Qrow held up his hands sheepishly. "Hey guys, it's just me. Back from saving the world and killing monsters with my boy, Jaune, here."

The waitress looked up from the countertop she was wiping. "So your 'latex allergy' really did come back to haunt you, huh?"

Taking a seat at the bar, Qrow laughed. "No, he's not mine. You really think I could have a kid this pretty? He's my niece's friend. Was out killing monsters tonight and could really use a drink. On the house, s'il vous plaît."

Jaune, still fully armed and armored, wordlessly sat down beside Qrow. "Yeah. Grimm."

Qrow clapped the boy on the back, feeling like the entire thing was all for show, all for the crowd. "So thank the kid here for the reason why people out there can actually enjoy the Long Night without getting eaten by monsters. Cheers?"

A couple of the patrons cheered. Most of them seem to be a bit too deep into the drink to really know what was going on. Normally, this would be his kind of crowd. He could blend in as one of the drunks and just enjoy himself without reservation. But right now, he felt like he had more important things to do. Even if he was probably going to be staying out just a little later than he had intended. Tai would forgive him. Not that he was going to explain it. Hell, he wasn't even sure how he was going to explain it to himself.

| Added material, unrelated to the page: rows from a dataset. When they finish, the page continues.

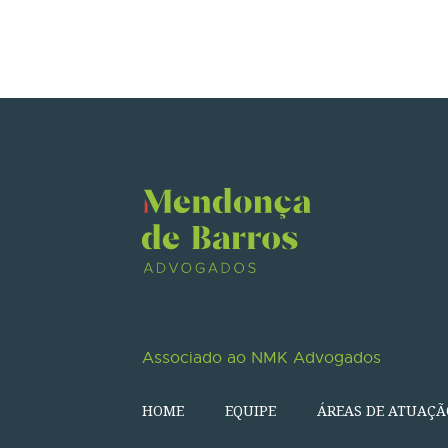
Associado ao NMK Advogados
HOME
EQUIPE
ÁREAS DE ATUAÇÃ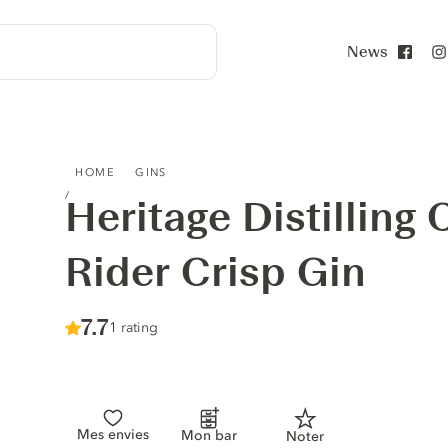
News
Face
HERITAGE DISTILLING COMPANY ELK RIDER CRISP GIN
HOME
GINS
Heritage Distilling
Rider Crisp Gin
Score :
7.7
/ 10
1 rating
Mes envies
Mon bar
Noter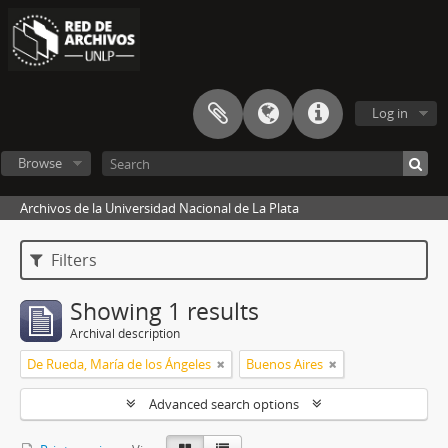
Log in
Browse
Archivos de la Universidad Nacional de La Plata
Filters
Showing 1 results
Archival description
De Rueda, María de los Ángeles
Buenos Aires
Advanced search options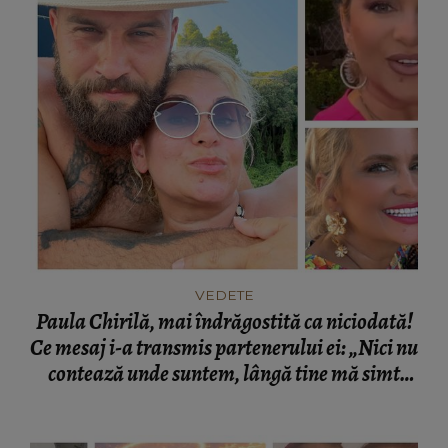
VEDETE
Paula Chirilă, mai îndrăgostită ca niciodată!
Ce mesaj i-a transmis partenerului ei: „Nici nu
contează unde suntem, lângă tine mă simt
acasă!”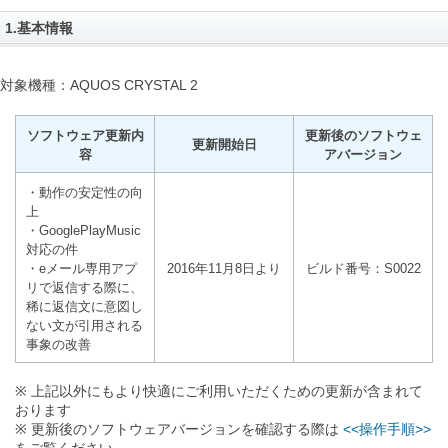
1.基本情報
対象機種：AQUOS CRYSTAL 2
ソフトウェア更新内
更新後のソフトウェ
更新開始日
容
アバージョン
・動作の安定性の向
上
・GooglePlayMusic
対応の件
・eメール専用アプ
2016年11月8日より
ビルド番号：S0022
リで返信する際に、
稀に返信文に意図し
ない文が引用される
事象の改善
※ 上記以外にもより快適にご利用いただくための更新が含まれて
おります
※ 更新後のソフトウェアバージョンを確認する際は
<<操作手順>>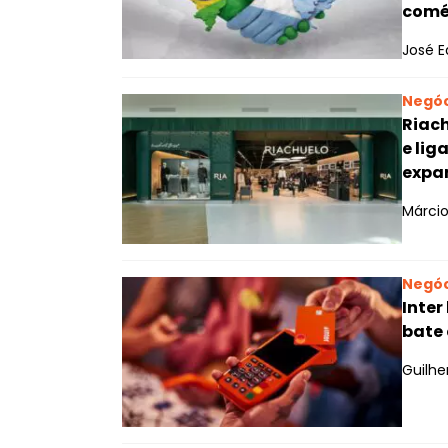
comér
José E
Negóc
Riach
e lig
expa
Márcio
Negóc
Inter
bate
Guilh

Pa poured Qrow a glass of his favorite scotch. The cheap, local stuff that didn't even have a brand name. It burned like syphilis but by God did it feel good.

"Kid?" he asked.

Normally, legal drugs were outlawed to minors. Nicotine and alcohol. But much like soldiers, people tended to look the other way if you were a Hunter. People's heroes and champions should be allowed to indulge themselves in slow suicide if they wanted. They were out there trying to kill themselves everyday for your benefit, after all.

Looking somewhat woozy, Jaune said, "No, I'm—I think I'm good."

"Same thing I'm having," Qrow said, holding out his flask.

Jaune looked on unhappily as he was poured a glass. And then mildly confused when Pa filled Qrow's hipflask.

Pa looked like he was trying to ask something. With a somewhat apologetic smile, Qrow gestured for him to buzz off. The old man looked at Jaune, seemed to make some kind of conclusion from that, and left to tend to the other patrons at this late holiday hour.

Jaune stared at his glass like it was an oasis in Vacuo. One filled with local wildlife and monsters just below the surface of the delicious eau douce.

"So," Qrow said, taking his first drink of the scotch. He exhaled with pleasure. Right now, the boy wasn't glowing. He was just himself. Unless you were willing to plunge into the depths of his eyes, which were still faintly glowing in a way which Qrow couldn't bring himself to look into. He really didn't know how to continue this conversation. He really didn't know what he was doing. He really had no idea about anything anymore.

"Your dad?" he tried.

Jaune reached up to his face. To the stitches on his cheek. He put a faint Aura into his hands and grabbed something, and then pulled. To Qrow's immense disgust, he watched Jaune pull a thread of stitching out from his cheek. It was bloody, caked in bits of flesh. The wound didn't fall apart, sealed by the Aura. The boy just stared at the string, like he didn't know how to process it. Qrow did; he simply drank more.

"Dad and me got into a scuffle. He used to be a Huntsman. It was just all yelling and violence. Not even so much as a carry on, my wayward son. So, Mom tried to patch me up," he said, putting down the bloody string on the counter next to the scotch. "And I ran. I didn't know what else to do. I don't think there's anything for me back there. I think maybe I should just block my family's numbers. Forget them. Only thing I have going for me now is Beacon."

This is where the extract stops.